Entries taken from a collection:
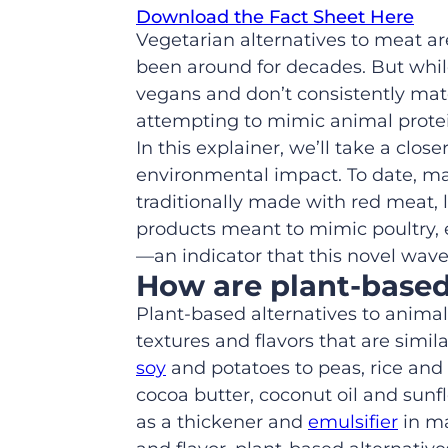
Download the Fact Sheet Here
Vegetarian alternatives to meat a
been around for decades. But whil
vegans and don’t
consistently
matc
attempting to mimic
animal prote
In this explainer, we’ll take a
close
environmental impact
.
To date, m
traditionally made with red meat, 
products meant to mimic poultry,
—an indicator that this novel wave
How are
plant
-base
Plant
-based
alternatives to anima
textures and flavors that are simila
soy
and potatoes to peas, rice and
cocoa butter, coconut oil and sunf
as a thickener and
emulsifier
in ma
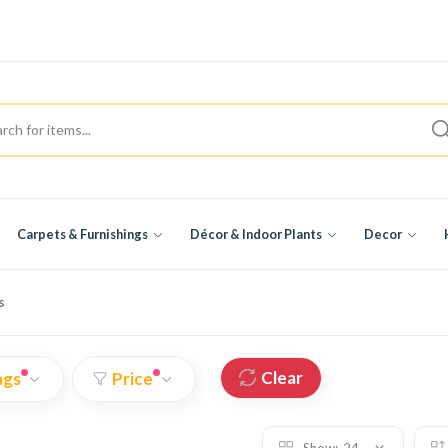
Carpets & Furnishings
Décor & Indoor Plants
Decor
s
Clear
ags
Price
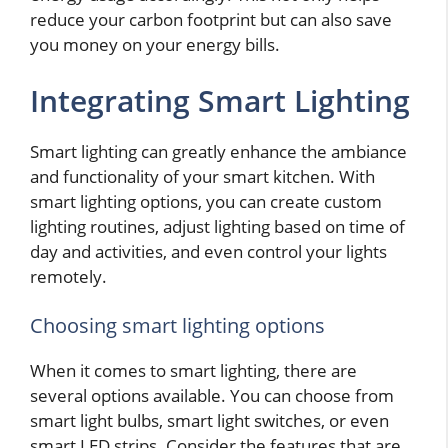
reduce your carbon footprint but can also save
you money on your energy bills.
Integrating Smart Lighting
Smart lighting can greatly enhance the ambiance
and functionality of your smart kitchen. With
smart lighting options, you can create custom
lighting routines, adjust lighting based on time of
day and activities, and even control your lights
remotely.
Choosing smart lighting options
When it comes to smart lighting, there are
several options available. You can choose from
smart light bulbs, smart light switches, or even
smart LED strips. Consider the features that are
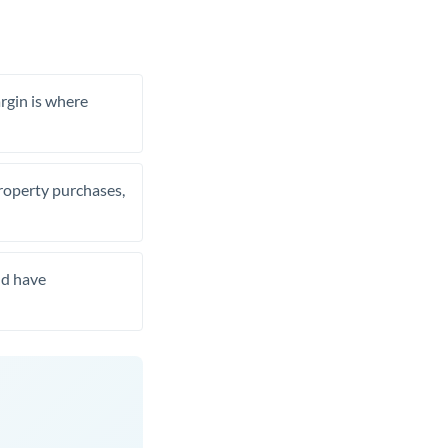
rgin is where
property purchases,
nd have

EXERCISE OBJECTIVE
Count the lines above with the string "meat"; report only that figure.

RESPONSE BELOW
2